[Dataset items]
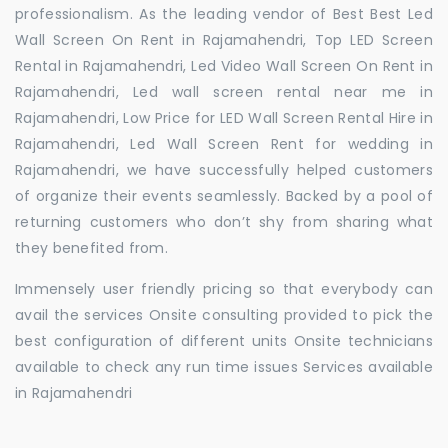
professionalism. As the leading vendor of Best Best Led
Wall Screen On Rent in Rajamahendri, Top LED Screen
Rental in Rajamahendri, Led Video Wall Screen On Rent in
Rajamahendri, Led wall screen rental near me in
Rajamahendri, Low Price for LED Wall Screen Rental Hire in
Rajamahendri, Led Wall Screen Rent for wedding in
Rajamahendri, we have successfully helped customers
of organize their events seamlessly. Backed by a pool of
returning customers who don’t shy from sharing what
they benefited from.
Immensely user friendly pricing so that everybody can
avail the services Onsite consulting provided to pick the
best configuration of different units Onsite technicians
available to check any run time issues Services available
in Rajamahendri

What you are asked to do:
Retype each entry above character for character; pictures stay out.

Written answer:
professionalism. As the leading vendor of Best Best Led
Wall Screen On Rent in Rajamahendri, Top LED Screen
Rental in Rajamahendri, Led Video Wall Screen On Rent in
Rajamahendri, Led wall screen rental near me in
Rajamahendri, Low Price for LED Wall Screen Rental Hire in
Rajamahendri, Led Wall Screen Rent for wedding in
Rajamahendri, we have successfully helped customers
of organize their events seamlessly. Backed by a pool of
returning customers who don’t shy from sharing what
they benefited from.
Immensely user friendly pricing so that everybody can
avail the services Onsite consulting provided to pick the
best configuration of different units Onsite technicians
available to check any run time issues Services available
in Rajamahendri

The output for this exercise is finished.